Rather, such steps may include providing certain services (such as microbiological. vaccination, immunization and screening services) and the conduct of research and training.
It would appear therefore that services which the Secretary of State must provide currently in accordance with section 3, such as immunization and screening services, would fall out of section 3 and into new section 2A. However, post-Bill these services would be equally capable of falling within section 3 (e.g., vaccinations of young children). The interface between Clause 10 and Clause 8 therefore needs to be clarified – not least because new charging powers are being sought by the government for Clauses 8 and 9 (in Clause 47).
Under Clause 9: new s.2B, each local authority must take appropriate steps for improving the health of people in its area, and the Secretary of State may take such steps for improving the health of the people of England. Again, no services must be provided for these purposes.

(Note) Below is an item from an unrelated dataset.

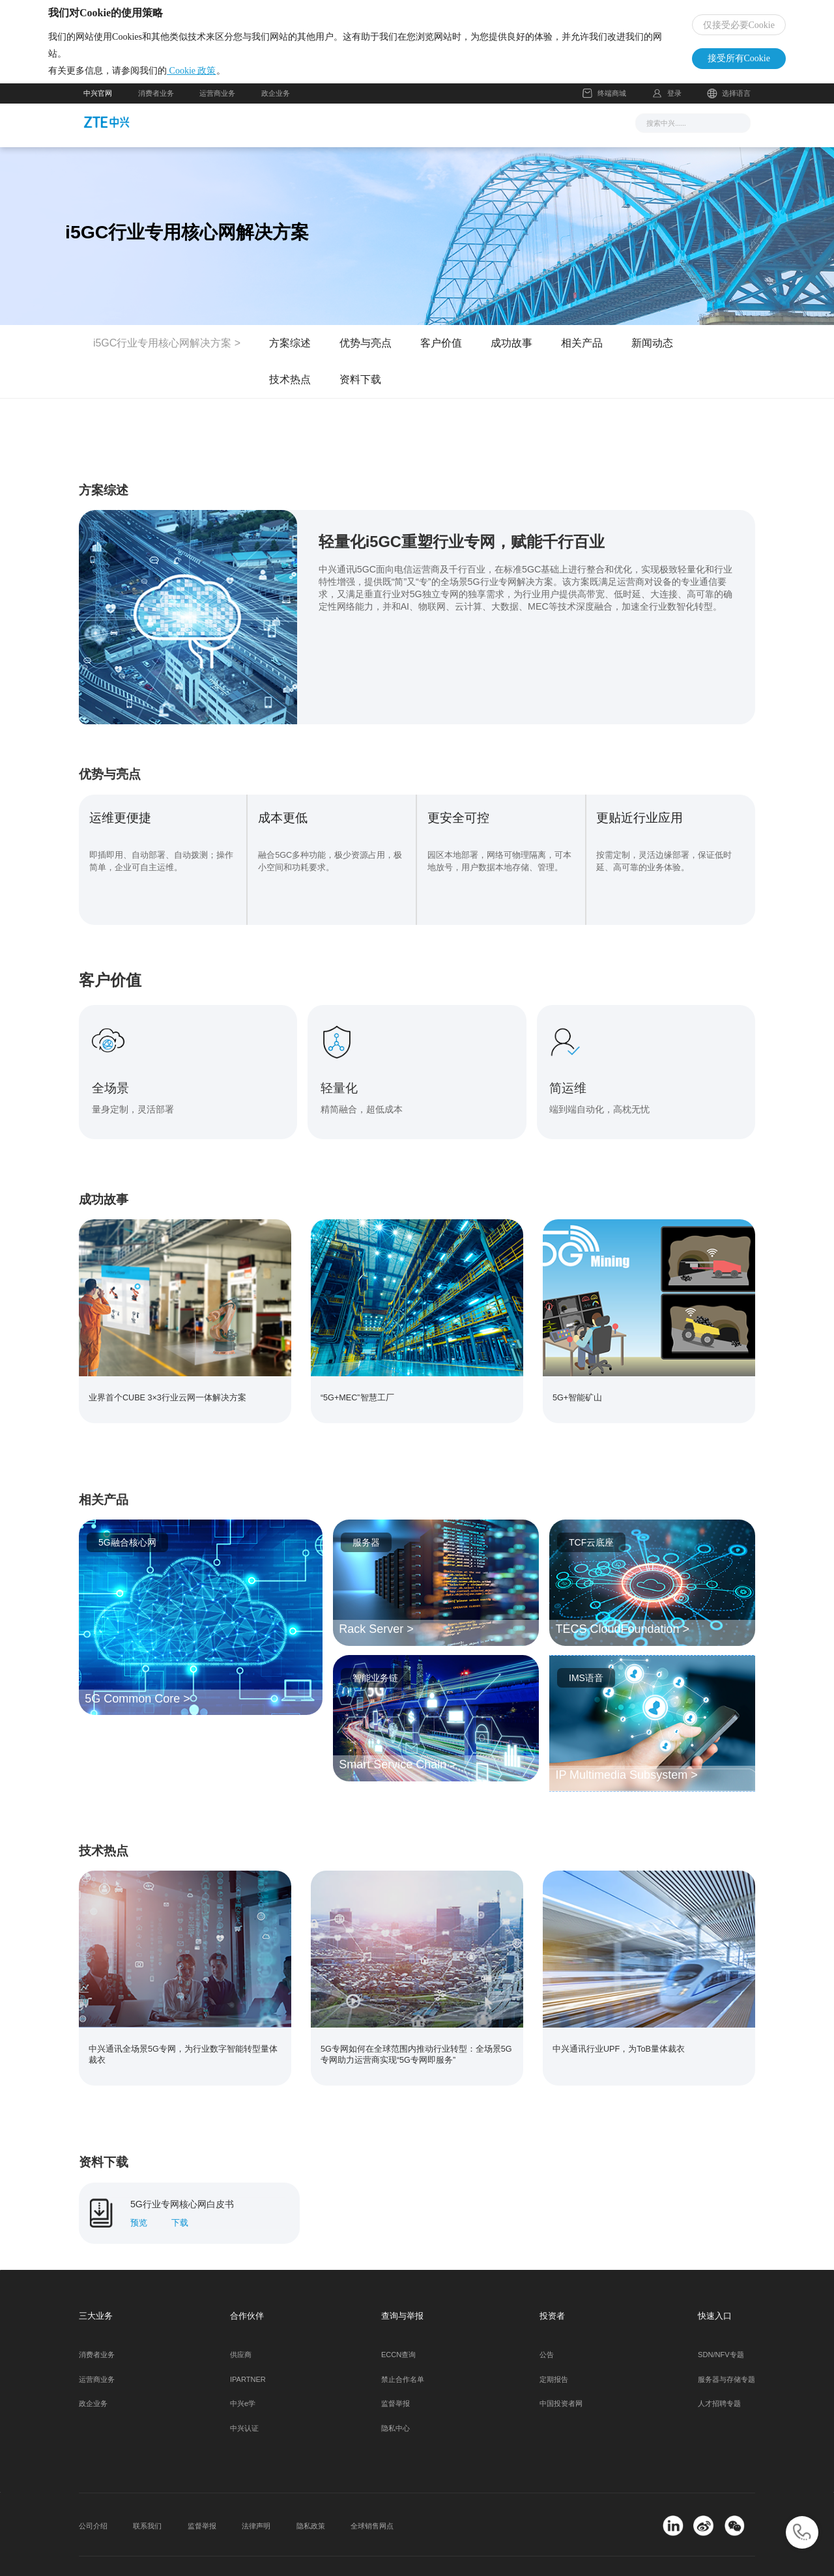 The image size is (834, 2576). What do you see at coordinates (248, 2348) in the screenshot?
I see `IPARTNER` at bounding box center [248, 2348].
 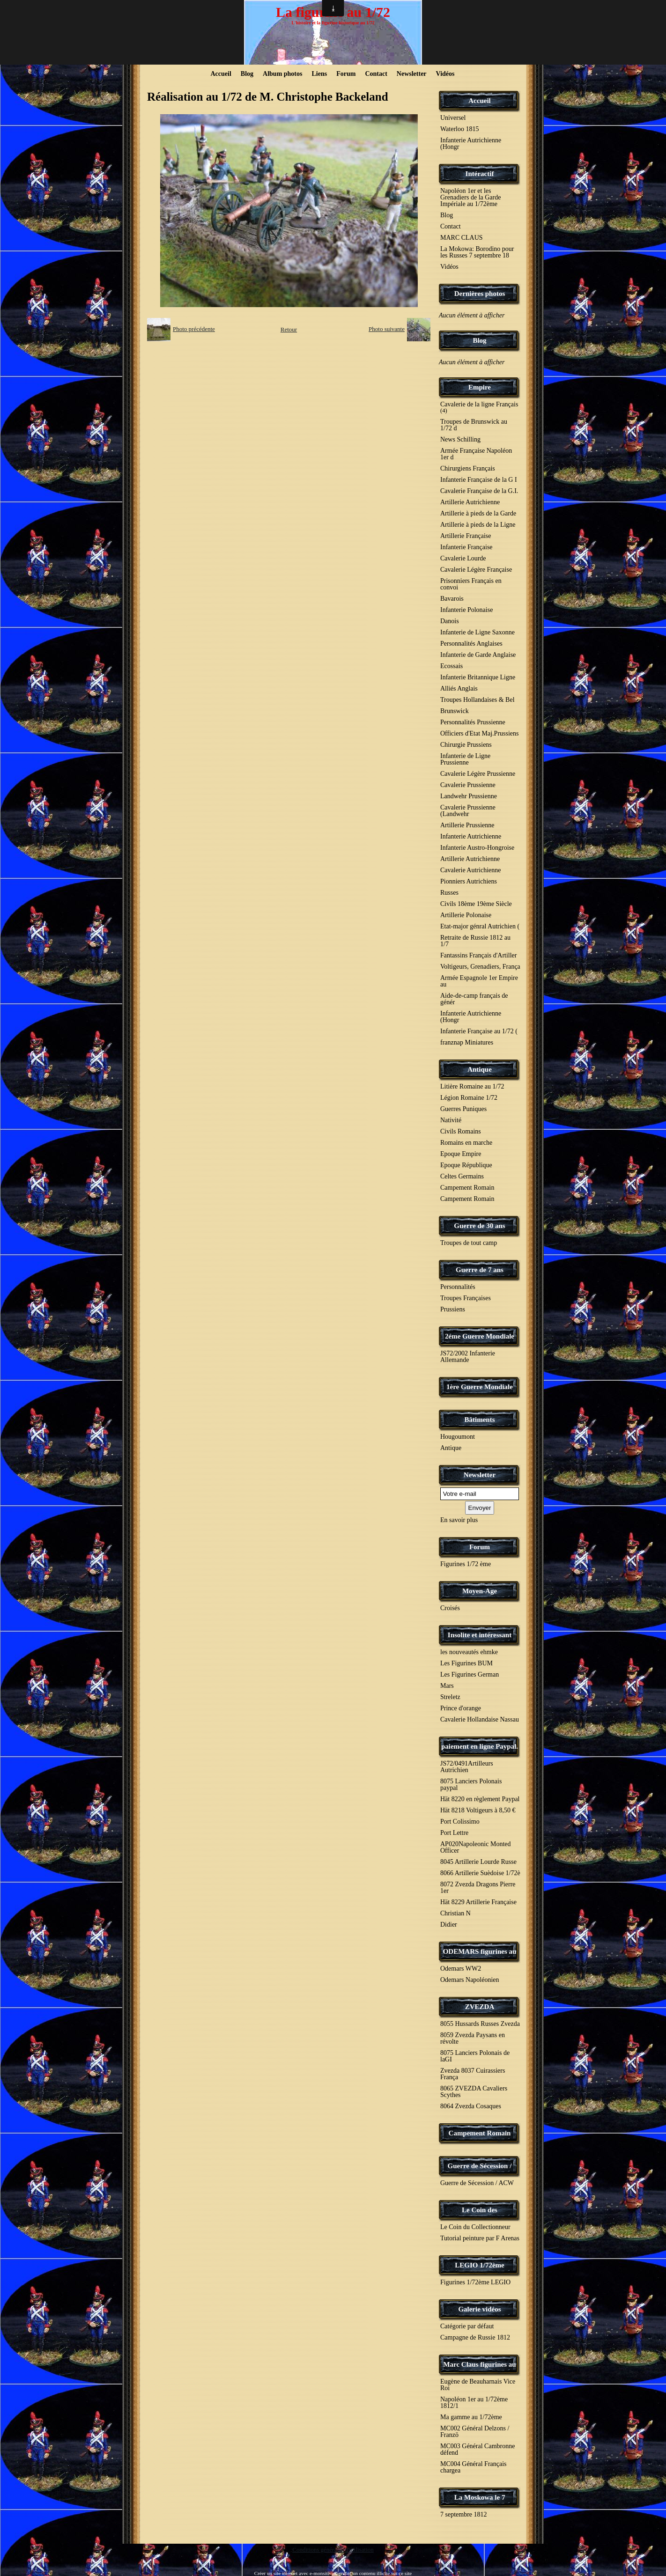 What do you see at coordinates (475, 1847) in the screenshot?
I see `AP020Napoleonic Monted Officer` at bounding box center [475, 1847].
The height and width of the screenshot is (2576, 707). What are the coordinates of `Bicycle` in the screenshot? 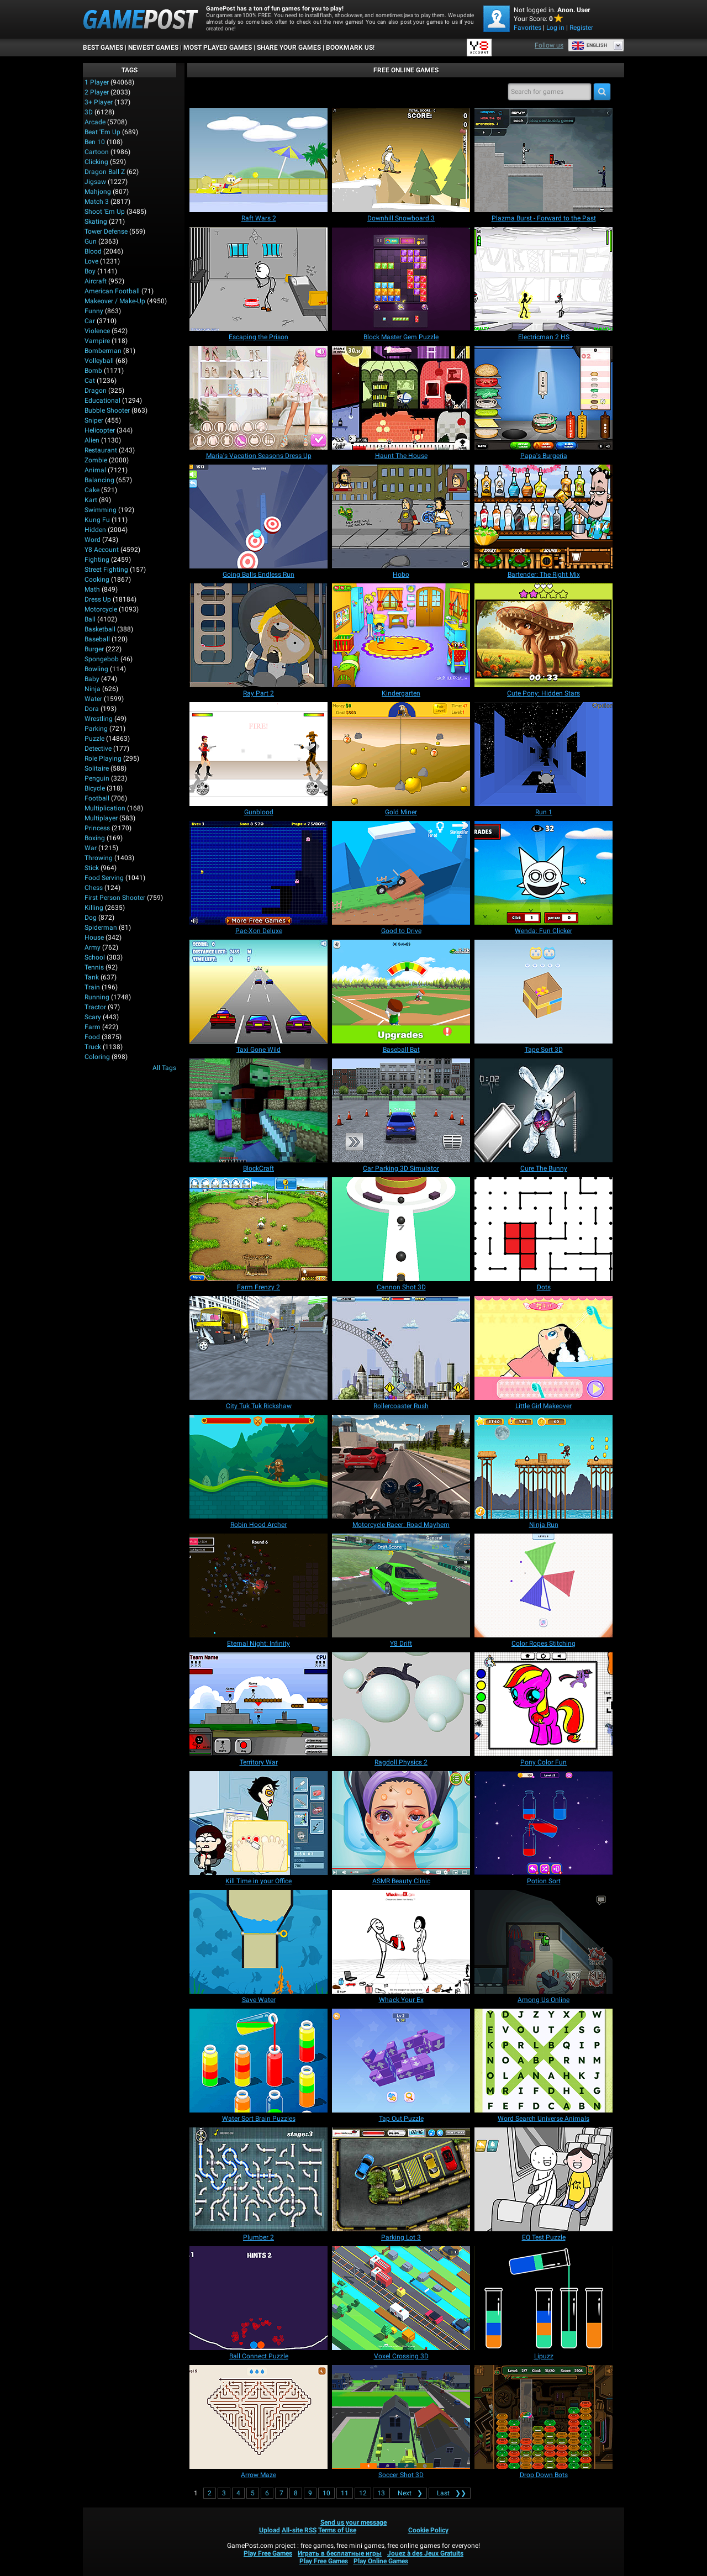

Rather, such steps may include providing certain services, such as for health promotion and for the prevention of illness.
Earl Howe has stated that “Whilst local-authority commissioned services will not be part of the NHS, they will be part of the comprehensive health service which incorporates both public health and NHS functions” (letter to Carline Lucas MP, Annex A, 19th October 2011).
Again, it would appear that services which the Secretary of State must provide currently in accordance with section 3, such as for health promotion and prevention of illness, would fall out of section 3 and into new section 2B. However, post-Bill these services would be equally capable of falling within section 3 (e.g., health visiting). The interface between Clause 10 and Clause 9 therefore also needs to be clarified – again not least because of new charging powers under Clause 47.